El running se ha convertido en una de las actividades deportivas más destacadas globalmente. A pesar de su creciente popularidad, tanto entre corredores aficionados como expertos surge una cuestión frecuente: ¿es mejor para la salud y el rendimiento correr distancias cortas a alta velocidad o realizar recorridos más extensos a un ritmo más tranquilo? Expertos en entrenamiento y deportistas de élite han estudiado los impactos de ambas modalidades, resaltando sus beneficios, posibles riesgos y sugerencias para aquellos que desean adoptar un estilo de vida activo y saludable.
Beneficios de las carreras cortas: intensidad y adaptación rápida
Los 5 kilómetros representan, para la mayoría de corredores principiantes, el primer gran reto personal. Superar esta distancia implica no solo un logro físico, sino también un paso hacia la construcción de hábitos deportivos sostenibles. Entrenar para carreras cortas, pero a gran velocidad, tiene beneficios importantes para el sistema cardiovascular y neuromuscular, ya que exige alcanzar frecuencias cardíacas cercanas al máximo y desarrollar una gran capacidad de recuperación.

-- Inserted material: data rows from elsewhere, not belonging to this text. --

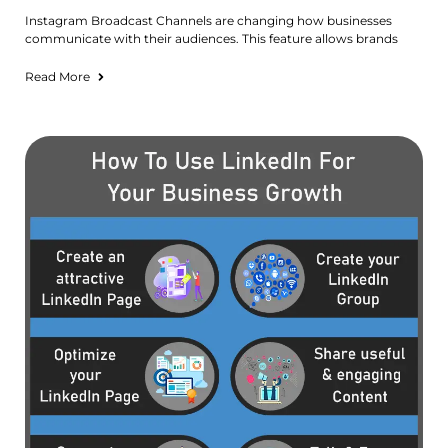
Instagram Broadcast Channels are changing how businesses
communicate with their audiences. This feature allows brands
Read More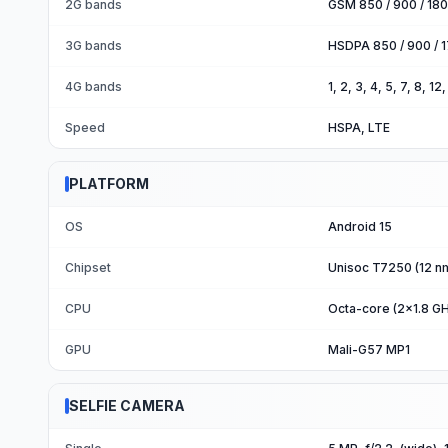
2G bands
GSM 850 / 900 / 180
3G bands
HSDPA 850 / 900 / 1
4G bands
1, 2, 3, 4, 5, 7, 8, 1
Speed
HSPA, LTE
PLATFORM
OS
Android 15
Chipset
Unisoc T7250 (12 n
CPU
Octa-core (2x1.8 G
GPU
Mali-G57 MP1
SELFIE CAMERA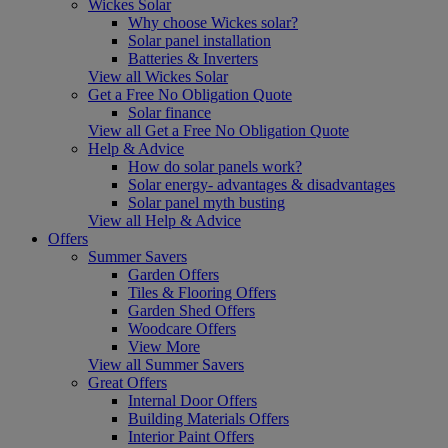
Wickes Solar
Why choose Wickes solar?
Solar panel installation
Batteries & Inverters
View all Wickes Solar
Get a Free No Obligation Quote
Solar finance
View all Get a Free No Obligation Quote
Help & Advice
How do solar panels work?
Solar energy- advantages & disadvantages
Solar panel myth busting
View all Help & Advice
Offers
Summer Savers
Garden Offers
Tiles & Flooring Offers
Garden Shed Offers
Woodcare Offers
View More
View all Summer Savers
Great Offers
Internal Door Offers
Building Materials Offers
Interior Paint Offers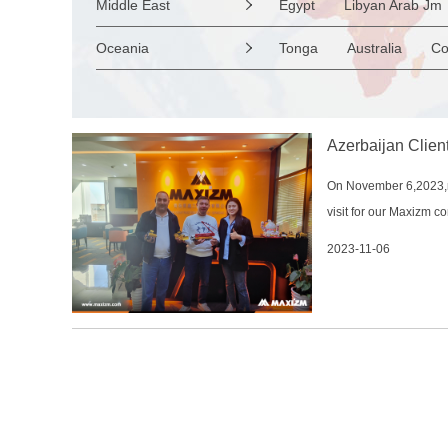
Middle East
Egypt
Libyan Arab Jm

Nepal
Netherlands
Ireland
Suriname
Venezuela
United Arab Emirates
Oceania
Tonga
Australia
Co

Slovenia Rep
Macedon
Cyprus
Marshall Is Rep
Kiribat
Albania
Andorra
B
Wallis and Futuna
Gu
Azerbaijan Clien
On November 6,2023,my
visit for our Maxizm 
to China at the end of
2023-11-06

Los especialistas destacan que incrementar la velocidad en cortas distancias puede ser más demandante que realizar carreras largas y pausadas. El esfuerzo intenso causa un desgaste notable en el sistema nervioso central, requiriendo periodos de descanso apropiados. Sin embargo, este estilo de entrenamiento mejora la potencia, la resistencia anaeróbica y la eficiencia metabólica, convirtiendo a los recorridos cortos en un recurso valioso para quienes desean optimizar su rendimiento global.
Correr 10 kilómetros: el punto de equilibrio entre velocidad y resistencia
La distancia de 10 km se presenta como un desafío intermedio que combina resistencia y estrategia. Para completarla de manera eficiente, el corredor debe aprender a controlar su ritmo, evitando comenzar demasiado rápido y agotarse antes de tiempo. En este tipo de pruebas, la intensidad suele mantenerse entre el 85% y 90% de la frecuencia cardíaca máxima, lo que permite fortalecer el corazón y los pulmones sin llegar al agotamiento extremo.
Los especialistas coinciden en que la carrera de 10 km resulta adecuada para quienes buscan un entrenamiento exigente, pero manejable, que mejore tanto la velocidad como la capacidad aeróbica. Al mismo tiempo, ofrece la oportunidad de aumentar la motivación y mantener la progresión deportiva sin necesidad de someter al cuerpo a los esfuerzos prolongados de un maratón.
Retos y demandas de la media maratón y el maratón
Las distancias largas, como la media maratón y el maratón completo, requieren un nivel de preparación física y mental mucho más riguroso. El cuerpo humano almacena carbohidratos suficientes para resistir entre 90 y 100 minutos de esfuerzo continuo; superado ese límite, resulta imprescindible reponer energía para mantener el rendimiento. Esto implica entrenar no solo la resistencia, sino también la nutrición e hidratación durante la carrera.
El entrenamiento para un maratón demanda meses de preparación, lo que puede generar un desgaste considerable. Aunque la recompensa psicológica al cruzar la meta suele ser intensa, las distancias largas conllevan riesgos como lesiones musculares, desgaste articular o desórdenes metabólicos temporales. Aun así, la preparación fortalece la capacidad pulmonar y cardíaca, mejorando la eficiencia energética del organismo.
Riesgos y recomendaciones para corredores recreativos
Los especialistas coinciden en que recorrer grandes distancias no es un requisito indispensable para mejorar la salud. Correr maratones puede ser enriquecedor, pero no todos los corredores necesitan someterse a esas exigencias físicas. Para quienes buscan bienestar general, la combinación de carreras cortas intensas y trayectos intermedios puede ser la mejor opción.
Alternar sesiones de 5 km a alta velocidad con entrenamientos de 10 km a ritmo moderado cada semana permite mantener un equilibrio saludable, optimizando los beneficios cardiovasculares y reduciendo el riesgo de lesiones. De este modo, el running se convierte en una práctica sostenible, capaz de adaptarse a diferentes estilos de vida y objetivos personales.